My advice to filmmakers would be to keep working with the mind of a beginner, the beginner's mind is the most important thing, keep learning and keep open to surprise and keep on trying. Don’t let anything or anyone tell you that you are not good enough. Or that “If such and such you will never be such and such”. Always trust that the universe has your learning experience designed for you and that if you continue to search you will surely find a way to sublimate whatever makes you who you are and if you have painful scars you will be able to use those scars to communicate others. So beginner’s mind and trust in the universe that conveys trust unto yourself. Never stop.

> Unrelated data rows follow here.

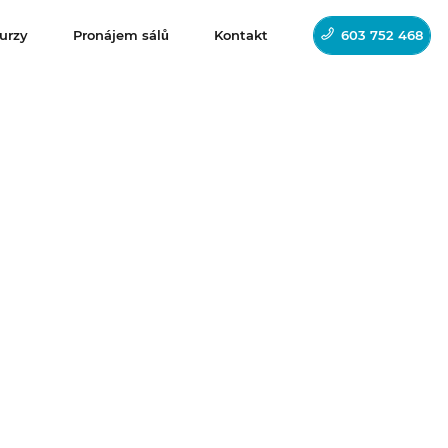
urzy
Pronájem sálů
Kontakt
603 752 468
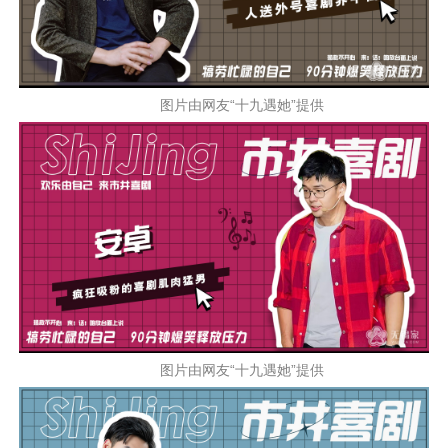
图片由网友“十九遇她”提供
图片由网友“十九遇她”提供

What are you currently working on?
I am currently writing my new film, which is my sixth film. It’s called “Ballast”. It’s a film that searches or rather makes questions around the idea of this painful, sometimes tremendous heritage that is delivered from one generation to the next. It’s basically the story of three men within a family in which a painful and obscure way of relating to sex and relating to themselves has been continuously passed from one generation to the next. It is a very powerful and painful film, and I a very excited, I am still working on the screenplay but hopefully, you will very soon hear more about this film.

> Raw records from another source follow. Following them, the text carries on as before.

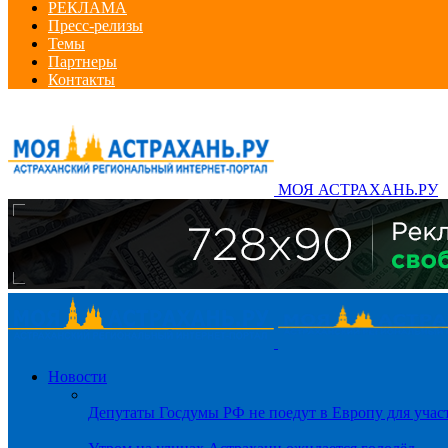
РЕКЛАМА
Пресс-релизы
Темы
Партнеры
Контакты
МОЯ АСТРАХАНЬ.РУ
Новости
Депутаты Госдумы РФ не поедут в Европу для уча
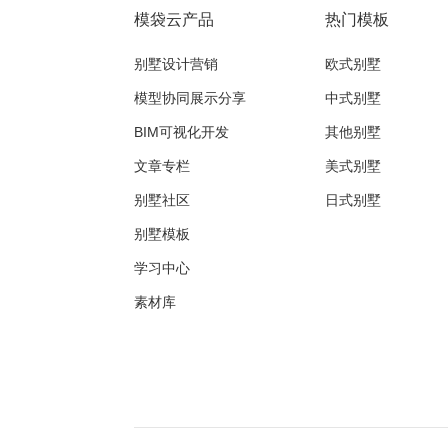
模袋云产品
热门模板
别墅设计营销
欧式别墅
模型协同展示分享
中式别墅
BIM可视化开发
其他别墅
文章专栏
美式别墅
别墅社区
日式别墅
别墅模板
学习中心
素材库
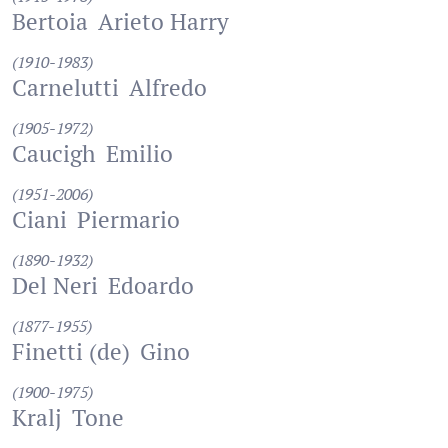
Bertoia
Arieto Harry
(1910-1983)
Carnelutti
Alfredo
(1905-1972)
Caucigh
Emilio
(1951-2006)
Ciani
Piermario
(1890-1932)
Del Neri
Edoardo
(1877-1955)
Finetti (de)
Gino
(1900-1975)
Kralj
Tone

And finally, what do you hope people will take away from This Is Not Berlin?
I think pretty much THIS IS NOT BERLIN is a film about disconnection, disconnection with ourselves, our family, our friends. People are always desperately searching for a connection, through both positive and very negative offers. So they try not connecting and the drugs and then they try sex maybe so there is this continuous search to connect, because to be disconnected makes us feel incomplete and sometimes incompleteness is very painful, especially when the scars, the ones that make us who we are, the ones from our childhood and adolescence, like the ones we see in THIS IS NOT BERLIN make the disconnection feel like incompleteness and it’s very painful. So I think that at some point we understand that art is one of the most important ways to connect to a greater mind and to ourselves and that opens up a dialogue with other people, sometimes directly and sometimes indirectly. The abstract that is sometimes more powerful than directly, so it is my hope that people will get the idea of this possibility within pain in art and also the necessity that we always have of finding a voice and finding a space within. We are going through an important political change in Mexico, also there is a possibility for change in the US so I think that this more radical view of art and life will open up again a space for introspection and the possibility of looking differently at politics. This film reminds us of a very specific time in politics in Mexico and how the lack of space during the ’80s demanded a more direct and violent way of expressing. So maybe there will be a time when we no longer have to be violent and we can finally be able to form a community of respectful and inclusive individuals.